#### Task to complete:
Look for the word "main" in the records, and copy each line where it appears.
== Task inputs ==
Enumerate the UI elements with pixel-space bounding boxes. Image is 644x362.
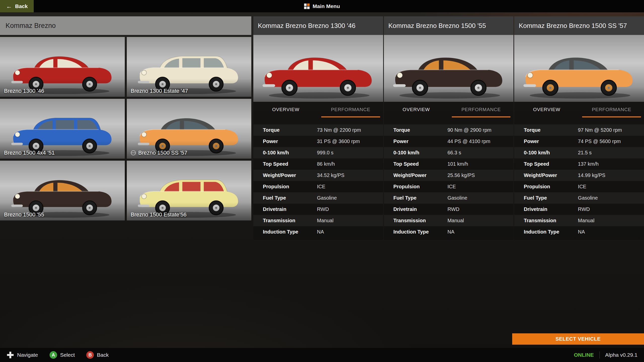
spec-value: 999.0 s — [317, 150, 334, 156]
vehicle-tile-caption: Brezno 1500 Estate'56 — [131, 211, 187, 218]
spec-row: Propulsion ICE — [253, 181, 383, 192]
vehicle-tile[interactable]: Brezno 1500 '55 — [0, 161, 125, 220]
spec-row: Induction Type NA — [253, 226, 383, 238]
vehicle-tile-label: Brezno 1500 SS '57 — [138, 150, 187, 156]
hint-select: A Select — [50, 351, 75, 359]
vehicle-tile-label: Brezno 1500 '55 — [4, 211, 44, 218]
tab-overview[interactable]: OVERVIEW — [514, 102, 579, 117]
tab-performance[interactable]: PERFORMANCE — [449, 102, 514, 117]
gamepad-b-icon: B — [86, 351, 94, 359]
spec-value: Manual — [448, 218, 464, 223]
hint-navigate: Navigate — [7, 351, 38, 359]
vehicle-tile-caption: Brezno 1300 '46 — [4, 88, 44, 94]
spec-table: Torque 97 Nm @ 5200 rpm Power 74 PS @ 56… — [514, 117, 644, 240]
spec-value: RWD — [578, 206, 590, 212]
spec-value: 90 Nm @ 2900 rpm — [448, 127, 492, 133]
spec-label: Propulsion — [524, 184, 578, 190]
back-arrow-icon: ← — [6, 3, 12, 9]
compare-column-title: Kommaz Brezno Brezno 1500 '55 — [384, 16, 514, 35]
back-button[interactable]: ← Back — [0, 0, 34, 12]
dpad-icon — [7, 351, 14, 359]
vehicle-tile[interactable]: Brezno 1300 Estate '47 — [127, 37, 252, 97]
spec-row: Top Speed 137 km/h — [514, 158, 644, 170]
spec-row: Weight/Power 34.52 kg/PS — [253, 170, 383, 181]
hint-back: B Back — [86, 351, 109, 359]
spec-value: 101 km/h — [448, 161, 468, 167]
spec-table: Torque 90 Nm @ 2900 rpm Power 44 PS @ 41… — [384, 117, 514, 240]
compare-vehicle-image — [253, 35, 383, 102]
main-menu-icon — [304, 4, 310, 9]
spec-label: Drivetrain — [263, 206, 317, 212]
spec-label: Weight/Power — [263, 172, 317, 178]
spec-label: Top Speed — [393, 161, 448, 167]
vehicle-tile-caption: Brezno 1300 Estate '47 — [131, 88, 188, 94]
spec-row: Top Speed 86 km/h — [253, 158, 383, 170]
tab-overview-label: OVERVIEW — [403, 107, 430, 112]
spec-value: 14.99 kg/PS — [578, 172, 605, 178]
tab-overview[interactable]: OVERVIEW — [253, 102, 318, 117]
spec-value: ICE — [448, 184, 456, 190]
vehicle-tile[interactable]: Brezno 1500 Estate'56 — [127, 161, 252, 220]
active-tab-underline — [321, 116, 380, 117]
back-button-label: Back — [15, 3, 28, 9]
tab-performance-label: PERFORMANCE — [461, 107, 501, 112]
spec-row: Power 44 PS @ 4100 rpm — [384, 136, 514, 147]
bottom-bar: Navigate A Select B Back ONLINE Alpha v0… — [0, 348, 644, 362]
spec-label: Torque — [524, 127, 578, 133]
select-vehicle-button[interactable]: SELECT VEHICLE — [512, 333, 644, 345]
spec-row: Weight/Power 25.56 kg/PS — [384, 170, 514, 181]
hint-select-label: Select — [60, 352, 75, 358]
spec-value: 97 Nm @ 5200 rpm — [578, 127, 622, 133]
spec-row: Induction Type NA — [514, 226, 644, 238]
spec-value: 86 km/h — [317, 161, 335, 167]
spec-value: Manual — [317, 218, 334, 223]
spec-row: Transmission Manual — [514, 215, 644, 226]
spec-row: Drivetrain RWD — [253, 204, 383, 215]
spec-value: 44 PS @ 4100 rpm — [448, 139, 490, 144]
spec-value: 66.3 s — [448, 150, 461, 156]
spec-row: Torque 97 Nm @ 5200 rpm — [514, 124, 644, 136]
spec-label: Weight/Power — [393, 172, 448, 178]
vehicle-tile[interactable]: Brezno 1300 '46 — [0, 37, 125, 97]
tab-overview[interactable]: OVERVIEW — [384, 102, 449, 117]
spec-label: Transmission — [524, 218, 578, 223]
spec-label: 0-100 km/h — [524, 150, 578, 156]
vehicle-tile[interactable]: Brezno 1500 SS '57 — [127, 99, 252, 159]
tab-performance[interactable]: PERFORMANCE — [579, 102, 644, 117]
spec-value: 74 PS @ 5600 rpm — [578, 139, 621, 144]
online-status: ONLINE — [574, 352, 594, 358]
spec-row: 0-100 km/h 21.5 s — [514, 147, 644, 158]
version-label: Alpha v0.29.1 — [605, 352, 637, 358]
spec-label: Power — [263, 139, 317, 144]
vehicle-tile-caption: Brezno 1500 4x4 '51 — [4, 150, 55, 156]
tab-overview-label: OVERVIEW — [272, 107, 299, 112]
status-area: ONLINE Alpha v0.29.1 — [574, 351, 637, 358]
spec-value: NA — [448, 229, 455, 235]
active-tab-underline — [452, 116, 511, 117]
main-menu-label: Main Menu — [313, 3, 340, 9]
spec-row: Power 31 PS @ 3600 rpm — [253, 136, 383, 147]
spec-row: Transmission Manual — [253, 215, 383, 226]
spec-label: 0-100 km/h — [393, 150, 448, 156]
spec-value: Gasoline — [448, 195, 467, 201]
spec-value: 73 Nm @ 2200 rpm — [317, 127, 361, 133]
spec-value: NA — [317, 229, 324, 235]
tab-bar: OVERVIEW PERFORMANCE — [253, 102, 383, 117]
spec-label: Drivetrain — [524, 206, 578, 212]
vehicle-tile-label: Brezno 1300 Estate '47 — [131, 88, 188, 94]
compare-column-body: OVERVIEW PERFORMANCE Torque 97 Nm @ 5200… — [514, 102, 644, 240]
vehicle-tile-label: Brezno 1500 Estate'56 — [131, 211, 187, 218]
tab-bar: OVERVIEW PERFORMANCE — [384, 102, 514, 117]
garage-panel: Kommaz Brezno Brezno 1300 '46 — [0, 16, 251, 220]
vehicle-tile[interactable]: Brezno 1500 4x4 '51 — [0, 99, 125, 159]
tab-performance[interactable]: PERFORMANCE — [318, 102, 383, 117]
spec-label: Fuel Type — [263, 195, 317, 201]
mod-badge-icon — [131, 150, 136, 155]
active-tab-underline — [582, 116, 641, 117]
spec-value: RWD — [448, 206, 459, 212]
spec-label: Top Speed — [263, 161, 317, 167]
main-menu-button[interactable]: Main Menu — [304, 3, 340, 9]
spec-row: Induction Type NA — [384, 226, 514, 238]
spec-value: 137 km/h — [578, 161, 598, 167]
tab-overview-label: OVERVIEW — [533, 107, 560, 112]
===
#### Solution below:
main-menu-icon — [304, 4, 310, 9]
main-menu-label: Main Menu — [313, 3, 340, 9]
main-menu-button[interactable]: Main Menu — [304, 3, 340, 9]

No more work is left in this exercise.